REQUIRED ACTION:
Whenever a line in the records below holds the string "logo", copy it out.

RECORDS FOR THIS EXERCISE:
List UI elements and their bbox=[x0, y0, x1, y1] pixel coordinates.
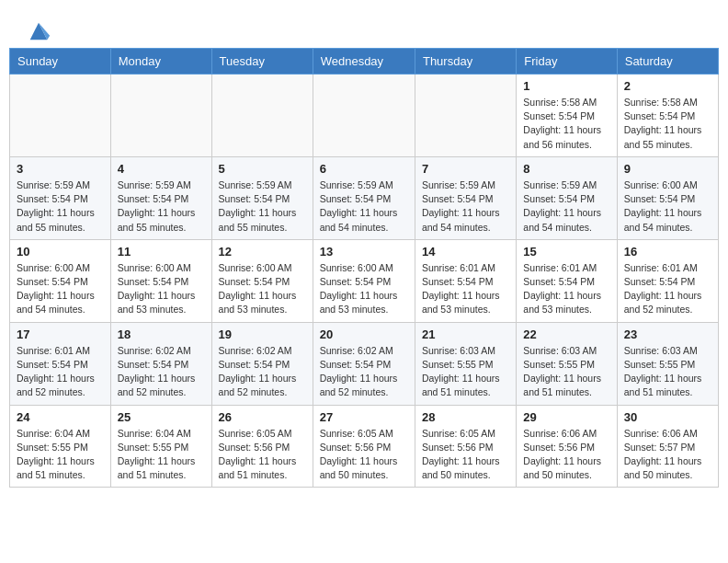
day-info: Sunrise: 6:04 AM Sunset: 5:55 PM Dayligh… bbox=[118, 427, 205, 483]
day-number: 27 bbox=[320, 410, 408, 424]
day-number: 5 bbox=[219, 162, 306, 176]
calendar-cell: 30Sunrise: 6:06 AM Sunset: 5:57 PM Dayli… bbox=[617, 405, 718, 488]
calendar-cell: 19Sunrise: 6:02 AM Sunset: 5:54 PM Dayli… bbox=[211, 322, 313, 405]
calendar-cell: 2Sunrise: 5:58 AM Sunset: 5:54 PM Daylig… bbox=[617, 75, 718, 157]
day-number: 13 bbox=[320, 245, 408, 259]
calendar-cell bbox=[415, 75, 516, 157]
day-info: Sunrise: 5:59 AM Sunset: 5:54 PM Dayligh… bbox=[17, 178, 104, 235]
day-info: Sunrise: 6:02 AM Sunset: 5:54 PM Dayligh… bbox=[320, 344, 408, 400]
calendar-cell: 13Sunrise: 6:00 AM Sunset: 5:54 PM Dayli… bbox=[313, 239, 415, 322]
day-number: 21 bbox=[422, 327, 509, 341]
day-info: Sunrise: 6:00 AM Sunset: 5:54 PM Dayligh… bbox=[219, 261, 306, 317]
calendar-cell: 28Sunrise: 6:05 AM Sunset: 5:56 PM Dayli… bbox=[415, 405, 516, 488]
day-number: 2 bbox=[624, 79, 711, 93]
day-number: 3 bbox=[17, 162, 104, 176]
calendar-cell: 5Sunrise: 5:59 AM Sunset: 5:54 PM Daylig… bbox=[211, 156, 313, 239]
calendar-cell: 17Sunrise: 6:01 AM Sunset: 5:54 PM Dayli… bbox=[10, 322, 111, 405]
logo-icon bbox=[26, 18, 51, 44]
day-info: Sunrise: 5:59 AM Sunset: 5:54 PM Dayligh… bbox=[422, 178, 509, 235]
day-info: Sunrise: 6:01 AM Sunset: 5:54 PM Dayligh… bbox=[17, 344, 104, 400]
day-info: Sunrise: 6:01 AM Sunset: 5:54 PM Dayligh… bbox=[624, 261, 711, 317]
day-info: Sunrise: 6:00 AM Sunset: 5:54 PM Dayligh… bbox=[624, 178, 711, 235]
calendar-cell: 25Sunrise: 6:04 AM Sunset: 5:55 PM Dayli… bbox=[110, 405, 211, 488]
day-number: 20 bbox=[320, 327, 408, 341]
calendar-week-row: 24Sunrise: 6:04 AM Sunset: 5:55 PM Dayli… bbox=[10, 405, 719, 488]
calendar-cell: 7Sunrise: 5:59 AM Sunset: 5:54 PM Daylig… bbox=[415, 156, 516, 239]
calendar-cell: 12Sunrise: 6:00 AM Sunset: 5:54 PM Dayli… bbox=[211, 239, 313, 322]
calendar-cell bbox=[110, 75, 211, 157]
day-number: 6 bbox=[320, 162, 408, 176]
calendar-cell: 24Sunrise: 6:04 AM Sunset: 5:55 PM Dayli… bbox=[10, 405, 111, 488]
calendar-cell: 27Sunrise: 6:05 AM Sunset: 5:56 PM Dayli… bbox=[313, 405, 415, 488]
calendar-cell bbox=[313, 75, 415, 157]
day-number: 25 bbox=[118, 410, 205, 424]
day-info: Sunrise: 5:59 AM Sunset: 5:54 PM Dayligh… bbox=[118, 178, 205, 235]
day-number: 1 bbox=[523, 79, 609, 93]
calendar-cell: 14Sunrise: 6:01 AM Sunset: 5:54 PM Dayli… bbox=[415, 239, 516, 322]
day-info: Sunrise: 5:58 AM Sunset: 5:54 PM Dayligh… bbox=[624, 96, 711, 152]
calendar-week-row: 17Sunrise: 6:01 AM Sunset: 5:54 PM Dayli… bbox=[10, 322, 719, 405]
day-number: 15 bbox=[523, 245, 609, 259]
calendar-cell: 21Sunrise: 6:03 AM Sunset: 5:55 PM Dayli… bbox=[415, 322, 516, 405]
day-info: Sunrise: 6:06 AM Sunset: 5:57 PM Dayligh… bbox=[624, 427, 711, 483]
day-info: Sunrise: 6:01 AM Sunset: 5:54 PM Dayligh… bbox=[523, 261, 609, 317]
weekday-header-tuesday: Tuesday bbox=[211, 49, 313, 75]
day-info: Sunrise: 6:06 AM Sunset: 5:56 PM Dayligh… bbox=[523, 427, 609, 483]
day-number: 7 bbox=[422, 162, 509, 176]
day-info: Sunrise: 6:04 AM Sunset: 5:55 PM Dayligh… bbox=[17, 427, 104, 483]
day-info: Sunrise: 6:05 AM Sunset: 5:56 PM Dayligh… bbox=[422, 427, 509, 483]
day-number: 19 bbox=[219, 327, 306, 341]
day-number: 16 bbox=[624, 245, 711, 259]
calendar-week-row: 10Sunrise: 6:00 AM Sunset: 5:54 PM Dayli… bbox=[10, 239, 719, 322]
page-header bbox=[9, 9, 719, 43]
weekday-header-friday: Friday bbox=[517, 49, 617, 75]
calendar-cell: 29Sunrise: 6:06 AM Sunset: 5:56 PM Dayli… bbox=[517, 405, 617, 488]
day-info: Sunrise: 6:05 AM Sunset: 5:56 PM Dayligh… bbox=[219, 427, 306, 483]
day-number: 18 bbox=[118, 327, 205, 341]
day-info: Sunrise: 6:03 AM Sunset: 5:55 PM Dayligh… bbox=[624, 344, 711, 400]
calendar-cell bbox=[10, 75, 111, 157]
day-info: Sunrise: 5:59 AM Sunset: 5:54 PM Dayligh… bbox=[219, 178, 306, 235]
calendar-week-row: 1Sunrise: 5:58 AM Sunset: 5:54 PM Daylig… bbox=[10, 75, 719, 157]
day-number: 17 bbox=[17, 327, 104, 341]
weekday-header-thursday: Thursday bbox=[415, 49, 516, 75]
day-number: 26 bbox=[219, 410, 306, 424]
day-number: 30 bbox=[624, 410, 711, 424]
calendar-cell: 8Sunrise: 5:59 AM Sunset: 5:54 PM Daylig… bbox=[517, 156, 617, 239]
calendar-cell: 3Sunrise: 5:59 AM Sunset: 5:54 PM Daylig… bbox=[10, 156, 111, 239]
day-number: 28 bbox=[422, 410, 509, 424]
day-info: Sunrise: 6:05 AM Sunset: 5:56 PM Dayligh… bbox=[320, 427, 408, 483]
calendar-cell: 15Sunrise: 6:01 AM Sunset: 5:54 PM Dayli… bbox=[517, 239, 617, 322]
day-number: 23 bbox=[624, 327, 711, 341]
calendar-cell: 4Sunrise: 5:59 AM Sunset: 5:54 PM Daylig… bbox=[110, 156, 211, 239]
day-info: Sunrise: 6:00 AM Sunset: 5:54 PM Dayligh… bbox=[17, 261, 104, 317]
calendar-table: SundayMondayTuesdayWednesdayThursdayFrid… bbox=[9, 48, 719, 488]
day-info: Sunrise: 6:02 AM Sunset: 5:54 PM Dayligh… bbox=[219, 344, 306, 400]
day-number: 22 bbox=[523, 327, 609, 341]
calendar-cell: 22Sunrise: 6:03 AM Sunset: 5:55 PM Dayli… bbox=[517, 322, 617, 405]
day-info: Sunrise: 6:02 AM Sunset: 5:54 PM Dayligh… bbox=[118, 344, 205, 400]
day-number: 11 bbox=[118, 245, 205, 259]
calendar-cell: 23Sunrise: 6:03 AM Sunset: 5:55 PM Dayli… bbox=[617, 322, 718, 405]
day-info: Sunrise: 5:59 AM Sunset: 5:54 PM Dayligh… bbox=[320, 178, 408, 235]
day-number: 4 bbox=[118, 162, 205, 176]
calendar-cell: 26Sunrise: 6:05 AM Sunset: 5:56 PM Dayli… bbox=[211, 405, 313, 488]
weekday-header-saturday: Saturday bbox=[617, 49, 718, 75]
calendar-cell: 11Sunrise: 6:00 AM Sunset: 5:54 PM Dayli… bbox=[110, 239, 211, 322]
day-number: 29 bbox=[523, 410, 609, 424]
day-info: Sunrise: 5:58 AM Sunset: 5:54 PM Dayligh… bbox=[523, 96, 609, 152]
calendar-cell: 6Sunrise: 5:59 AM Sunset: 5:54 PM Daylig… bbox=[313, 156, 415, 239]
day-info: Sunrise: 6:00 AM Sunset: 5:54 PM Dayligh… bbox=[118, 261, 205, 317]
day-info: Sunrise: 6:00 AM Sunset: 5:54 PM Dayligh… bbox=[320, 261, 408, 317]
calendar-week-row: 3Sunrise: 5:59 AM Sunset: 5:54 PM Daylig… bbox=[10, 156, 719, 239]
day-info: Sunrise: 6:03 AM Sunset: 5:55 PM Dayligh… bbox=[523, 344, 609, 400]
day-number: 8 bbox=[523, 162, 609, 176]
day-info: Sunrise: 6:01 AM Sunset: 5:54 PM Dayligh… bbox=[422, 261, 509, 317]
day-number: 12 bbox=[219, 245, 306, 259]
logo bbox=[23, 18, 51, 39]
calendar-cell: 9Sunrise: 6:00 AM Sunset: 5:54 PM Daylig… bbox=[617, 156, 718, 239]
calendar-cell: 16Sunrise: 6:01 AM Sunset: 5:54 PM Dayli… bbox=[617, 239, 718, 322]
day-info: Sunrise: 5:59 AM Sunset: 5:54 PM Dayligh… bbox=[523, 178, 609, 235]
day-number: 10 bbox=[17, 245, 104, 259]
weekday-header-sunday: Sunday bbox=[10, 49, 111, 75]
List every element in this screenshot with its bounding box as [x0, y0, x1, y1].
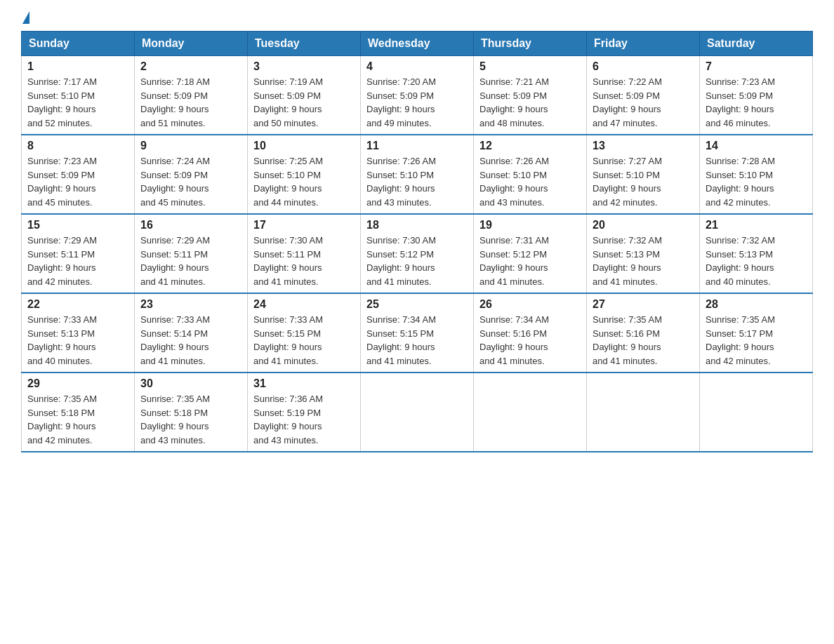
calendar-cell: 17 Sunrise: 7:30 AM Sunset: 5:11 PM Dayl… — [248, 214, 361, 293]
day-number: 12 — [479, 140, 581, 152]
calendar-cell: 21 Sunrise: 7:32 AM Sunset: 5:13 PM Dayl… — [700, 214, 813, 293]
day-number: 25 — [366, 298, 468, 311]
calendar-cell: 22 Sunrise: 7:33 AM Sunset: 5:13 PM Dayl… — [22, 293, 135, 373]
day-number: 17 — [253, 219, 355, 232]
calendar-week-row: 22 Sunrise: 7:33 AM Sunset: 5:13 PM Dayl… — [22, 293, 813, 373]
calendar-cell: 27 Sunrise: 7:35 AM Sunset: 5:16 PM Dayl… — [587, 293, 700, 373]
calendar-cell — [587, 373, 700, 452]
calendar-cell: 10 Sunrise: 7:25 AM Sunset: 5:10 PM Dayl… — [248, 135, 361, 214]
calendar-header-saturday: Saturday — [700, 32, 813, 56]
calendar-cell: 31 Sunrise: 7:36 AM Sunset: 5:19 PM Dayl… — [248, 373, 361, 452]
day-number: 15 — [27, 219, 128, 232]
calendar-cell — [700, 373, 813, 452]
calendar-header-sunday: Sunday — [22, 32, 135, 56]
day-info: Sunrise: 7:36 AM Sunset: 5:19 PM Dayligh… — [253, 392, 355, 447]
day-info: Sunrise: 7:18 AM Sunset: 5:09 PM Dayligh… — [140, 75, 241, 130]
calendar-cell — [474, 373, 587, 452]
day-number: 29 — [27, 377, 128, 390]
calendar-cell: 6 Sunrise: 7:22 AM Sunset: 5:09 PM Dayli… — [587, 56, 700, 135]
day-number: 9 — [140, 140, 241, 152]
day-number: 8 — [27, 140, 128, 152]
day-info: Sunrise: 7:22 AM Sunset: 5:09 PM Dayligh… — [593, 75, 694, 130]
day-number: 19 — [479, 219, 581, 232]
day-info: Sunrise: 7:26 AM Sunset: 5:10 PM Dayligh… — [366, 154, 468, 209]
calendar-cell: 2 Sunrise: 7:18 AM Sunset: 5:09 PM Dayli… — [135, 56, 248, 135]
day-number: 1 — [27, 60, 128, 73]
day-info: Sunrise: 7:28 AM Sunset: 5:10 PM Dayligh… — [706, 154, 807, 209]
day-number: 2 — [140, 60, 241, 73]
calendar-cell: 30 Sunrise: 7:35 AM Sunset: 5:18 PM Dayl… — [135, 373, 248, 452]
day-info: Sunrise: 7:30 AM Sunset: 5:11 PM Dayligh… — [253, 234, 355, 288]
day-number: 5 — [479, 60, 581, 73]
calendar-header-row: SundayMondayTuesdayWednesdayThursdayFrid… — [22, 32, 813, 56]
calendar-cell: 19 Sunrise: 7:31 AM Sunset: 5:12 PM Dayl… — [474, 214, 587, 293]
day-info: Sunrise: 7:35 AM Sunset: 5:16 PM Dayligh… — [593, 313, 694, 368]
day-info: Sunrise: 7:29 AM Sunset: 5:11 PM Dayligh… — [27, 234, 128, 288]
day-info: Sunrise: 7:25 AM Sunset: 5:10 PM Dayligh… — [253, 154, 355, 209]
calendar-header-friday: Friday — [587, 32, 700, 56]
calendar-cell: 26 Sunrise: 7:34 AM Sunset: 5:16 PM Dayl… — [474, 293, 587, 373]
day-number: 31 — [253, 377, 355, 390]
day-info: Sunrise: 7:23 AM Sunset: 5:09 PM Dayligh… — [27, 154, 128, 209]
day-info: Sunrise: 7:32 AM Sunset: 5:13 PM Dayligh… — [706, 234, 807, 288]
calendar-cell — [361, 373, 474, 452]
calendar-cell: 7 Sunrise: 7:23 AM Sunset: 5:09 PM Dayli… — [700, 56, 813, 135]
calendar-cell: 3 Sunrise: 7:19 AM Sunset: 5:09 PM Dayli… — [248, 56, 361, 135]
day-info: Sunrise: 7:24 AM Sunset: 5:09 PM Dayligh… — [140, 154, 241, 209]
day-number: 30 — [140, 377, 241, 390]
calendar-cell: 4 Sunrise: 7:20 AM Sunset: 5:09 PM Dayli… — [361, 56, 474, 135]
calendar-cell: 5 Sunrise: 7:21 AM Sunset: 5:09 PM Dayli… — [474, 56, 587, 135]
day-info: Sunrise: 7:29 AM Sunset: 5:11 PM Dayligh… — [140, 234, 241, 288]
day-info: Sunrise: 7:33 AM Sunset: 5:15 PM Dayligh… — [253, 313, 355, 368]
calendar-cell: 25 Sunrise: 7:34 AM Sunset: 5:15 PM Dayl… — [361, 293, 474, 373]
day-info: Sunrise: 7:33 AM Sunset: 5:14 PM Dayligh… — [140, 313, 241, 368]
day-info: Sunrise: 7:31 AM Sunset: 5:12 PM Dayligh… — [479, 234, 581, 288]
calendar-cell: 20 Sunrise: 7:32 AM Sunset: 5:13 PM Dayl… — [587, 214, 700, 293]
day-number: 18 — [366, 219, 468, 232]
calendar-cell: 13 Sunrise: 7:27 AM Sunset: 5:10 PM Dayl… — [587, 135, 700, 214]
day-info: Sunrise: 7:19 AM Sunset: 5:09 PM Dayligh… — [253, 75, 355, 130]
calendar-cell: 8 Sunrise: 7:23 AM Sunset: 5:09 PM Dayli… — [22, 135, 135, 214]
day-info: Sunrise: 7:35 AM Sunset: 5:18 PM Dayligh… — [27, 392, 128, 447]
day-info: Sunrise: 7:35 AM Sunset: 5:18 PM Dayligh… — [140, 392, 241, 447]
day-number: 16 — [140, 219, 241, 232]
calendar-cell: 12 Sunrise: 7:26 AM Sunset: 5:10 PM Dayl… — [474, 135, 587, 214]
day-number: 11 — [366, 140, 468, 152]
calendar-cell: 1 Sunrise: 7:17 AM Sunset: 5:10 PM Dayli… — [22, 56, 135, 135]
day-info: Sunrise: 7:21 AM Sunset: 5:09 PM Dayligh… — [479, 75, 581, 130]
calendar-cell: 14 Sunrise: 7:28 AM Sunset: 5:10 PM Dayl… — [700, 135, 813, 214]
page-header — [21, 14, 813, 24]
calendar-week-row: 8 Sunrise: 7:23 AM Sunset: 5:09 PM Dayli… — [22, 135, 813, 214]
day-info: Sunrise: 7:34 AM Sunset: 5:15 PM Dayligh… — [366, 313, 468, 368]
day-info: Sunrise: 7:27 AM Sunset: 5:10 PM Dayligh… — [593, 154, 694, 209]
day-info: Sunrise: 7:23 AM Sunset: 5:09 PM Dayligh… — [706, 75, 807, 130]
calendar-header-thursday: Thursday — [474, 32, 587, 56]
calendar-week-row: 1 Sunrise: 7:17 AM Sunset: 5:10 PM Dayli… — [22, 56, 813, 135]
day-number: 7 — [706, 60, 807, 73]
calendar-table: SundayMondayTuesdayWednesdayThursdayFrid… — [21, 31, 813, 452]
calendar-week-row: 29 Sunrise: 7:35 AM Sunset: 5:18 PM Dayl… — [22, 373, 813, 452]
day-number: 10 — [253, 140, 355, 152]
calendar-week-row: 15 Sunrise: 7:29 AM Sunset: 5:11 PM Dayl… — [22, 214, 813, 293]
calendar-cell: 11 Sunrise: 7:26 AM Sunset: 5:10 PM Dayl… — [361, 135, 474, 214]
calendar-cell: 24 Sunrise: 7:33 AM Sunset: 5:15 PM Dayl… — [248, 293, 361, 373]
day-number: 14 — [706, 140, 807, 152]
day-number: 27 — [593, 298, 694, 311]
day-number: 13 — [593, 140, 694, 152]
calendar-cell: 15 Sunrise: 7:29 AM Sunset: 5:11 PM Dayl… — [22, 214, 135, 293]
day-info: Sunrise: 7:17 AM Sunset: 5:10 PM Dayligh… — [27, 75, 128, 130]
day-number: 28 — [706, 298, 807, 311]
calendar-cell: 28 Sunrise: 7:35 AM Sunset: 5:17 PM Dayl… — [700, 293, 813, 373]
logo — [21, 14, 29, 24]
day-info: Sunrise: 7:30 AM Sunset: 5:12 PM Dayligh… — [366, 234, 468, 288]
day-number: 26 — [479, 298, 581, 311]
day-info: Sunrise: 7:20 AM Sunset: 5:09 PM Dayligh… — [366, 75, 468, 130]
day-info: Sunrise: 7:33 AM Sunset: 5:13 PM Dayligh… — [27, 313, 128, 368]
day-number: 21 — [706, 219, 807, 232]
calendar-cell: 18 Sunrise: 7:30 AM Sunset: 5:12 PM Dayl… — [361, 214, 474, 293]
calendar-cell: 23 Sunrise: 7:33 AM Sunset: 5:14 PM Dayl… — [135, 293, 248, 373]
calendar-header-tuesday: Tuesday — [248, 32, 361, 56]
day-number: 22 — [27, 298, 128, 311]
day-number: 3 — [253, 60, 355, 73]
calendar-cell: 29 Sunrise: 7:35 AM Sunset: 5:18 PM Dayl… — [22, 373, 135, 452]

SOLUTION:
logo-icon bbox=[26, 18, 51, 44]
logo bbox=[23, 18, 51, 39]
logo — [21, 14, 29, 24]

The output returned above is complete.